Take a look in the dieting rear view mirror and you’ll see some interesting sights.
There’s the grapefruit diet, the cookie diet, the water diet, the low calorie diet and, my favourite, the low fat diet.
They’re all wrong; they’re all based on erroneous science and they’ll all make you gain weight ultimately, not lose it.
In the 1950s there was a major study in the US between two physiologists – Ancel Keys and John Yudkin. Keys argued saturated fat should be eliminated from the diet and Yudkin argued the culprit in weight gain was sugar.
Keys’ hypothesis was supposedly proven but only because he looked at sympathetic research from around the world, not the research that disproved his claim. Even though it was later determined that Yudkin was correct, it stayed in people’s minds for the rest of the 20th century, and beyond, that all fat was bad.
When my book, Fat or Fiction, came out 20 years ago I was slammed for misleading people and setting off heart attacks around the country. Of course now, everyone agrees with me, that healthy fats are a crucial part of a balanced diet.

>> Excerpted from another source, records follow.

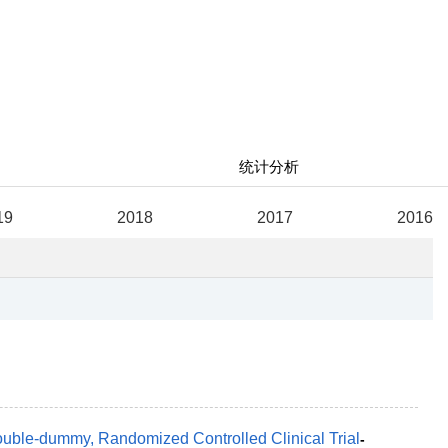
统计分析
19
2018
2017
2016
Double-dummy, Randomized Controlled Clinical Trial
-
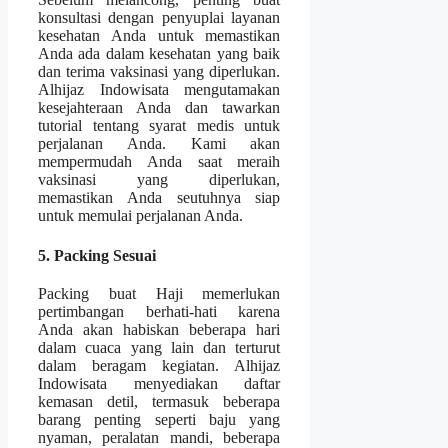
konsultasi dengan penyuplai layanan
kesehatan Anda untuk memastikan
Anda ada dalam kesehatan yang baik
dan terima vaksinasi yang diperlukan.
Alhijaz Indowisata mengutamakan
kesejahteraan Anda dan tawarkan
tutorial tentang syarat medis untuk
perjalanan Anda. Kami akan
mempermudah Anda saat meraih
vaksinasi yang diperlukan,
memastikan Anda seutuhnya siap
untuk memulai perjalanan Anda.
5. Packing Sesuai
Packing buat Haji memerlukan
pertimbangan berhati-hati karena
Anda akan habiskan beberapa hari
dalam cuaca yang lain dan terturut
dalam beragam kegiatan. Alhijaz
Indowisata menyediakan daftar
kemasan detil, termasuk beberapa
barang penting seperti baju yang
nyaman, peralatan mandi, beberapa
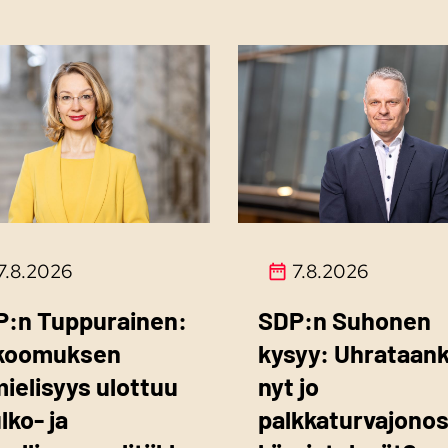
7.8.2026
7.8.2026
P:n Tuppurainen:
SDP:n Suhonen
koomuksen
kysyy: Uhrataan
mielisyys ulottuu
nyt jo
ulko- ja
palkkaturvajono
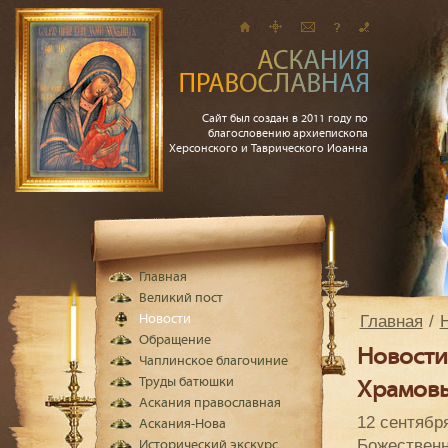
Сайт был создан в 2011 году по
благословению архиепископа
Херсонского и Таврического Иоанна
Главная
Великий пост
Главная
Новости
Обращение
Новости
Чаплинское благочиние
Труды батюшки
Храмовы
Аскания православная
12 сентябр
Аскания-Нова
Божественн
Исторический экскурс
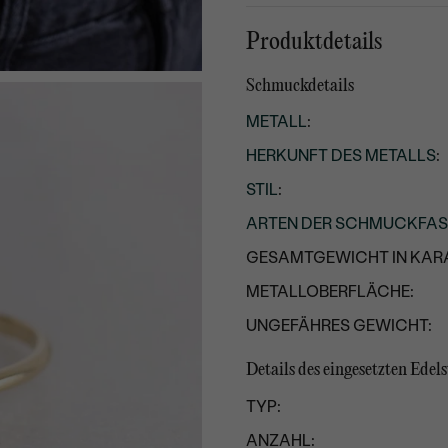
Produktdetails
Schmuckdetails
METALL
:
HERKUNFT DES METALLS
:
STIL
:
ARTEN DER SCHMUCKFA
GESAMTGEWICHT IN KARA
METALLOBERFLÄCHE:
UNGEFÄHRES GEWICHT:
Details des eingesetzten Edels
TYP:
ANZAHL:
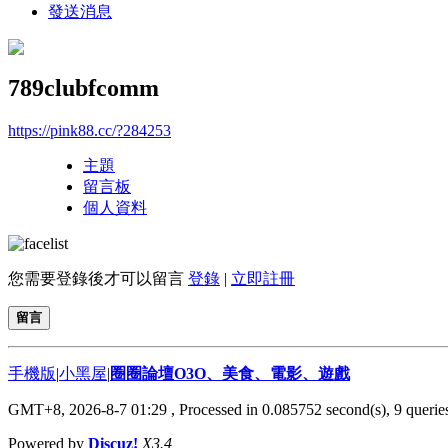
發送消息
789clubfcomm
https://pink88.cc/?284253
主題
留言板
個人資料
您需要登錄後才可以留言
登錄
|
立即註冊
留言
手機版
|
小黑屋
|
圈圈論壇O3O、美食、電影、遊戲
GMT+8, 2026-8-7 01:29
, Processed in 0.085752 second(s), 9 queries
Powered by
Discuz!
X3.4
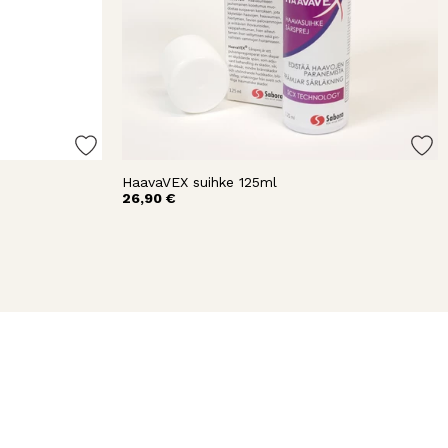
HaavaVEX suihke 125ml
26,90 €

Then there’s calories – they were developed in the 1820s by a French physicist measuring the heat in steam trains. Sure, it was updated in the 1880’s in the US where a scientist decided to apply that equation to food by measuring a person’s excrement against food intake but, of course, every food has a different impact on insulin which is what really matters in the weight loss quest.
To this day, calories are still listed on food packaging but they really don’t matter.
What does matter is the time you eat – making sure there’s a five hour gap between meals and a 12 hour gap between dinner and breakfast. You also have to cut the snacking, sugar, processed foods and fill your diet with whole foods instead.
It really is that simple.
There’s no magic pill to take that will wipe off your weight and all of your health challenges. You can’t take a pill and expect to eat rubbish without getting a chronic disease. The science just doesn’t work like that.
Let’s look in that rear view mirror and learn from our mistakes, open our minds to the simple truth that you have to manage your metabolic response to foods by regulating your insulin levels. That means thinking about what and when you eat.